С того вечера я больше ее не видел. Я не слишком переживал, потому что был уверен, что она вернется. А когда понял, что это не так, недовольство собственной грубостью уже пропало, на моем горизонте вновь появились Галло и друзья, и, в общем, моя затихшая обида, счастливо исчезнувшая неприятность уже доставляла мне удовольствие, что потом вошло у меня в привычку. Даже Галло не говорил мне о Кате, на это у него не было времени. Он отправился офицером на войну в Африку, и я его долго не видел. Той зимой я забыл о его сельском хозяйстве и о сельской школе, стал полноценным горожанином и понял, что жизнь действительно прекрасна. Я посещал многие дома, говорил о политике, познал другие опасности и удовольствия и всегда из них выпутывался. Я начал заниматься научной работой. Увидел других людей и узнал своих коллег. Несколько месяцев я много учился и строил планы на будущее. Та тень сомнения в воздухе, то всеобщее лихорадочное состояние, угроза близкой войны делали дни более живыми, а опасности более ничтожными. Все можно было забросить, отложить на потом, ничего не происходило и у всего был свой вкус. А завтра, кто знает.
Теперь все происходило, и шла война. Я думал об этом ночью, сидя в конусе света, мои степенные и трогательные старухи мирно спали. Какое им дело до тревоги на холме, если все вернулись, и из щелей в окнах не сочится свет? И Кате спала в доме среди леса. Думала ли она еще о том, как грубо я когда-то себя повел? Я думал, и мне не было неприятно, что наша встреча была такой короткой и в такой темноте.

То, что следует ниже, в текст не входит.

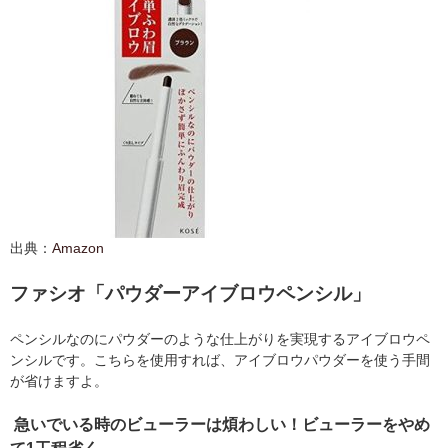
出典：
Amazon
ファシオ「パウダーアイブロウペンシル」
ペンシルなのにパウダーのような仕上がりを実現するアイブロウペ
ンシルです。こちらを使用すれば、アイブロウパウダーを使う手間
が省けますよ。
急いでいる時のビューラーは煩わしい！ビューラーをやめ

Несколько дней, работая в Турине, гуляя, возвращаясь вечерами домой, разговаривая с Бельбо, я раздумывал об этом. Как-то ночью я был в саду, когда вновь раздался сигнал тревоги. Тотчас начали стрелять зенитки. Мы собрались в комнате, дрожавшей от выстрелов. В саду мертвые осколки свистели среди деревьев. Эльвира дрожала, старуха молчала. Потом послышался рев моторов и глухие удары. Окно стало красным и временами ослепительно вспыхивало. Бомбежка длилась больше часа, мы вышли, когда слышались последние одиночные удары. Вся Туринская долина была охвачена пламенем.
III
Утром, когда вдали еще звучали взрывы и грохот, вместе с другими людьми я вернулся в город. Повсюду бегали люди с узлами. Асфальт улиц был усеян дырами, покрыт листвой и лужами. Казалось, что прошел град. В ясном свете потрескивали последние пожары, красные и бесстыдные.

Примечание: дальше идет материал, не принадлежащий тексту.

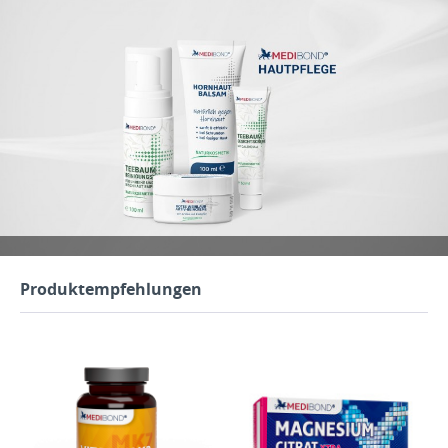
Produktempfehlungen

Школа, как всегда, оставалась нетронутой. Меня встретил старик Доменико, которому не терпелось пойти посмотреть на разрушения. Он уже всюду побывал в предрассветное время, когда дали отбой тревоги, когда все куда-то идут, все выходят из домов, кто-то из мелких торговцев прикрывает дверь, и из- под нее просачивается свет (ведь все равно повсюду полыхают пожары), когда можно выпить и приятно с кем-нибудь поболтать. Он мне рассказал, что происходило ночью. Сегодня никаких уроков, понятно. Пустые, с распахнутыми дверями трамваи застыли там, где их настигло светопреставление. Порваны все провода. Все стены испачканы, словно крылом взбесившейся жар-птицы.